Whenever we go into a coffee shop or tea room, from the smallest independent producers to national chains there is one thing which proves to be a better litmus test than any other I know, and that is the little nugget of soft, unctuous set custard in pastry that is an egg-custard tart. This simple and incredibly tasty dish can be made so, so well or diabolically badly. And that gives me an idea of who made the food, when and with what level of artistry.

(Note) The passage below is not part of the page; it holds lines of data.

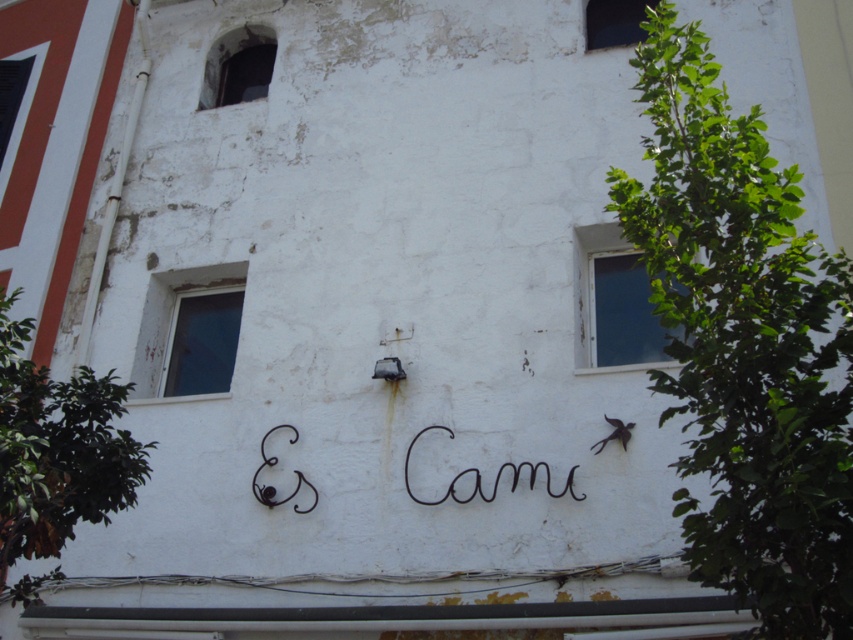 Is white painted wood window at upper left positioned in front of dark glass window at upper left?

Yes, white painted wood window at upper left is closer to the viewer.

Is white painted wood window at upper left taller than dark glass window at upper left?

Yes, white painted wood window at upper left is taller than dark glass window at upper left.

Who is more forward, (228,275) or (253,35)?

Point (228,275) is in front.

You are a GUI agent. You are given a task and a screenshot of the screen. Output one action in this format:
    pyautogui.click(x=<x>, y=<y>)
    Task: Click on the white painted wood window at upper left
    
    Given the screenshot: What is the action you would take?
    pyautogui.click(x=189, y=332)

Based on the photo, who is more forward, (x=216, y=104) or (x=624, y=17)?

Point (x=624, y=17) is in front.

Does dark glass window at upper left appear on the right side of transparent glass window at upper center?

Incorrect, dark glass window at upper left is not on the right side of transparent glass window at upper center.

Find the location of `dark glass window at upper left`. dark glass window at upper left is located at coordinates (238, 67).

Does transparent glass window at upper center lie in front of black wire writing at center?

No.

Between transparent glass window at upper center and black wire writing at center, which one is positioned higher?

transparent glass window at upper center is above.

Identify the location of transparent glass window at upper center. This screenshot has width=853, height=640. (614, 20).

Indeed, it’s not rocket science, it is a simple process of love and care that makes the basic ingredients:- eggs, cream, vanilla, nutmeg and sugar come together to make something extraordinary.
I’ve been having issues recently with my egg-custards. In my quiches they’ve been watery with too many air bubbles in-between, making them heavy and not the creamy, silky idylls of vegetable, egg and pastry that a good quiche should be. And through tireless exploration (Tash-as-Heston again!) I’ve deduced that it is the tightly-bound egg-white proteins that are causing the problems. They simply need to be beaten to within an inch of their lives so that their molecules relax and go with the flow. Then you can make the perfect egg-custard tart and it will be perfect.
This was a recipe from a magazine I saw and instantly became friends with called Country Kitchen. It uses seasonal, local and hopefully organically grown food as its basis and makes recipes that are in-harmony with the seasons. As it’s almost easter, and chickens – if we had any – would be starting to lay around now, the magazine suggests some nice things to do with eggs. I did fiddle the amounts, quite a bit, as I’m prone to do, because I didn’t want to make one just like they had, I like to give mine a bit of individuality (I named it Fifi, too).
This is actually my first foray into egg-custard tart making, and like all things, the homemade is far superior to the bought equivalent. I might even go so far as to say I’m egg-static! (yes, I know!)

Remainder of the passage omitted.